AC Transit’s proposed East Bay Bus Rapid Transit (BRT) line got a cheap kick in the gut yesterday from the Chronicle’s Matier & Ross. The duo took aim at the cost of BRT, a “jaw-dropping $18.7 million per mile.” but didn’t take a minute to compare the project to anything else in the Bay Area. BRT is a steal compared to other planned expansions, like BART to San Jose, but you wouldn’t know it by reading the Chronicle.
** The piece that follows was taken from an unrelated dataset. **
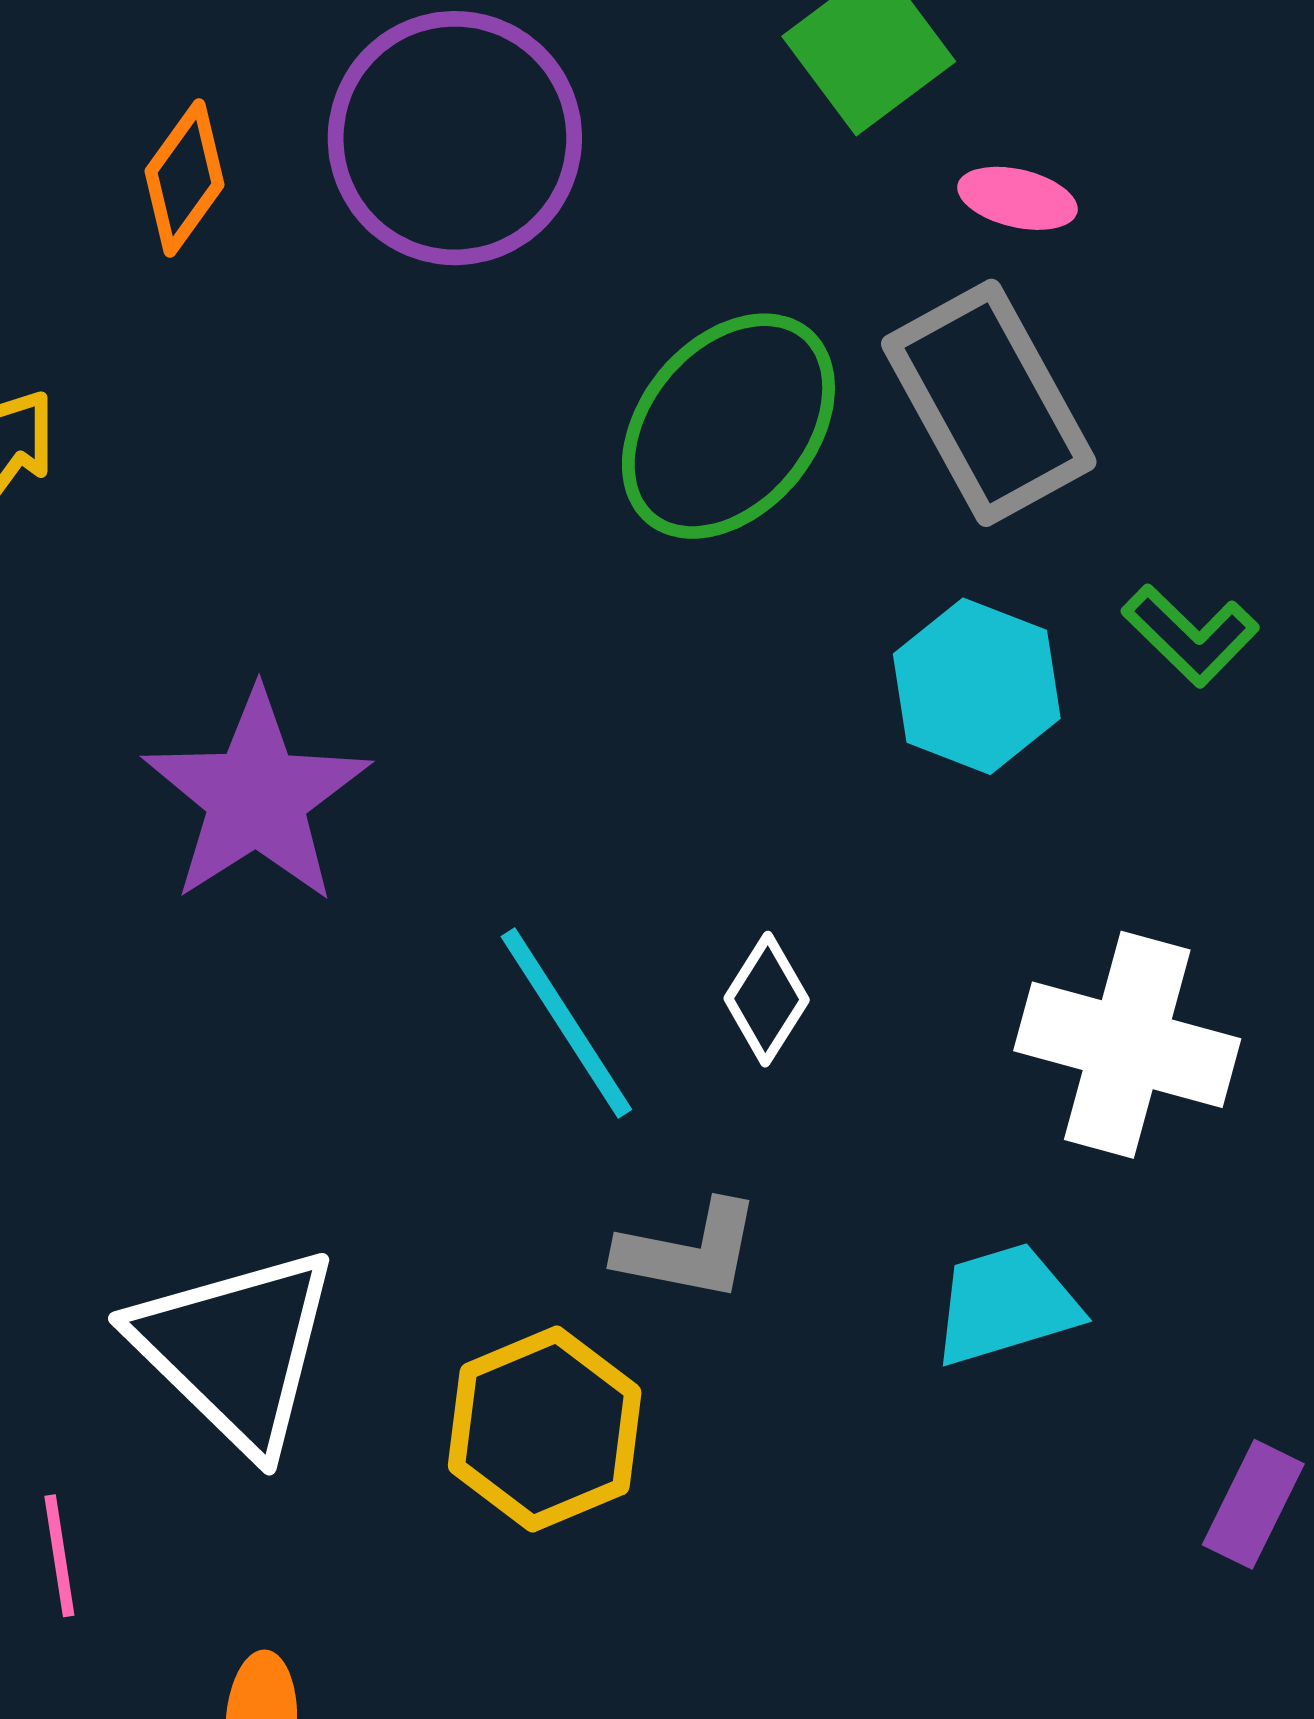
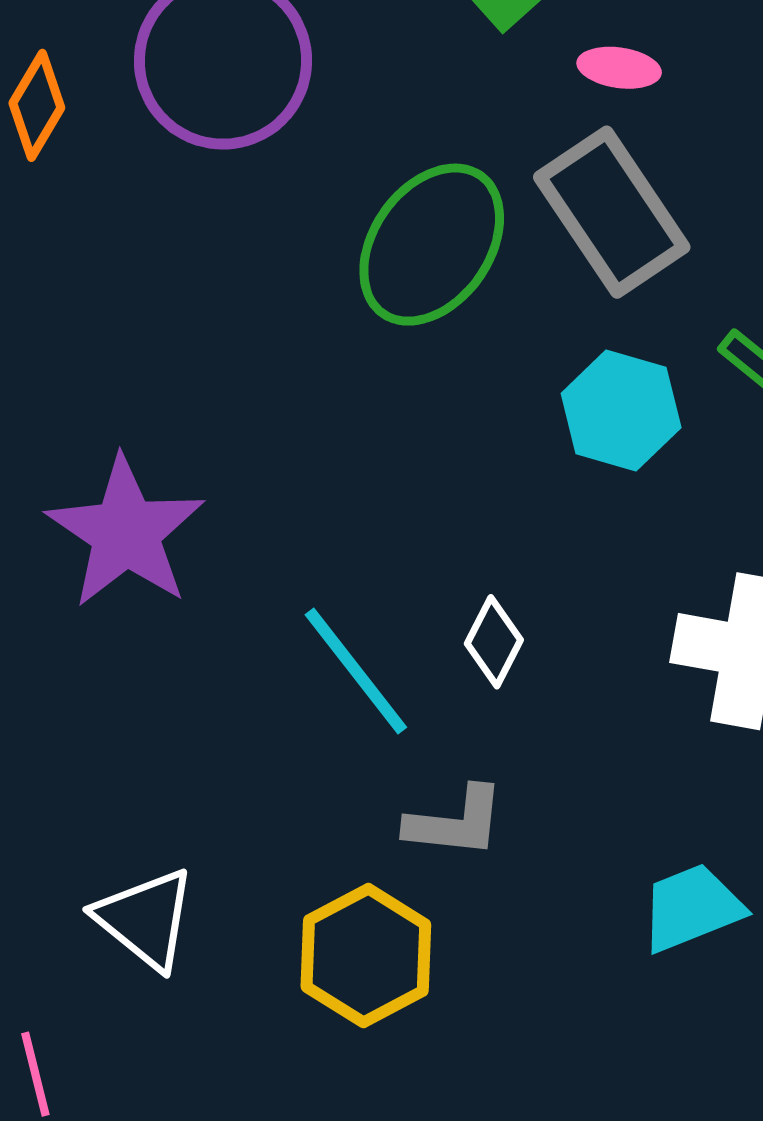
cyan trapezoid: (1006, 1304) -> (692, 908), moved
white triangle: (236, 1349) -> (145, 919), size x0.7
Bus rapid transit, or BRT, is a bus route separated from traffic with using transit-only lanes with specialized boarding platforms. Where BRT is fully implemented, it functions like BART. Fares are paid before boarding and bus entrances are level with the platform, also like BART. When a BRT line runs along city streets, they turn lights green as they approach intersections. Each of these measures speeds the bus service, making it more reliable and faster than regular, mixed-traffic buses.

AC Transit’s BRT line will cost about $178 million to run 9.5 miles along International Avenue in Oakland and San Leandro. Though it will be a downgrade from what you’d find in poorer countries, there is still plenty of work planned. Planning, stations, new buses, signal infrastructure, medians, and other infrastructure will dramatically improve service along the corridor. In 20 years, it’s expected to attract 40,000 riders per day, 24,500 of whom will be new. For the number of riders AC Transit will attract, this is a long way from “jaw-droppingly” expensive.

The Greenbrae Interchange Project in Marin will cost $143 million and add capacity for 825 more trips per day, or $173,000 each. BART’s extension to San Jose will cost at least $7 billion and serve, at most, 78,000 trips per day, or $90,000 each (though Transbay Eric thinks this is absurdly optimistic). At only $7,265 per new trip, East Bay BRT is far and away a cheaper, more cost-effective undertaking than nearly anything else under way in the region.

It’s a double shame, then, that businesses along the corridor have sought to dumb-down the project and strip it of features and length that will attract more riders. They fear a loss of parking and worse traffic, but by reducing the scope of the line they’ve cut off a vital link to customers. It has been shown again and again – San Francisco on Polk Street and Columbus Avenue; Utrecht; Melbourne; New York; Toronto; and elsewhere – that the best customer base a business can have are those who walk, bike, or take transit to their shop.

The Chronicle would better serve the community by trying to inform rather than smear. The facts show that AC Transit’s plan is a coup for cost-effective transportation and will bring transit to a corridor that desperately needs better service. One would hope that a journalist (or two) would be interested in such things.

Written by David Edmondson

David Edmondson

David is a native Marinite working in Washington, DC. He writes about how to apply smart-growth and urbanist thinking to the low-density towns of his home.

4 comments to Chronicle’s BRT smear hides the truth

  • Ok, it was a hitjob, but don’t say BRT is just like BART. It’s not.

    • I didn’t mean “just like”, only “like”. Gold standard BRT, like Transmilenio, is totally separated from traffic, uses enclosed stations, and is a massive mass transit system. Muni Metro is a better comparison, but the part that actually functions separate from traffic is so short I thought a better-understood example would be BART.

  • BRT is a mode that is economically efficient only when there is not a lot of expensive infrastructure. It also suffers from a lower operating efficiency in that it does not support trains of vehicles, hence requires more “platform expenses”. And, if not electric, has shorter-lived and more maintenance-prone vehicles. Given the greater number of vehicle operators required, BRT as a trunk operation is suitable for lower traffic levels and a minimum of high-cost infrastructure. To often cheaper first cost and higher long term expense seems to be the way we think in the US.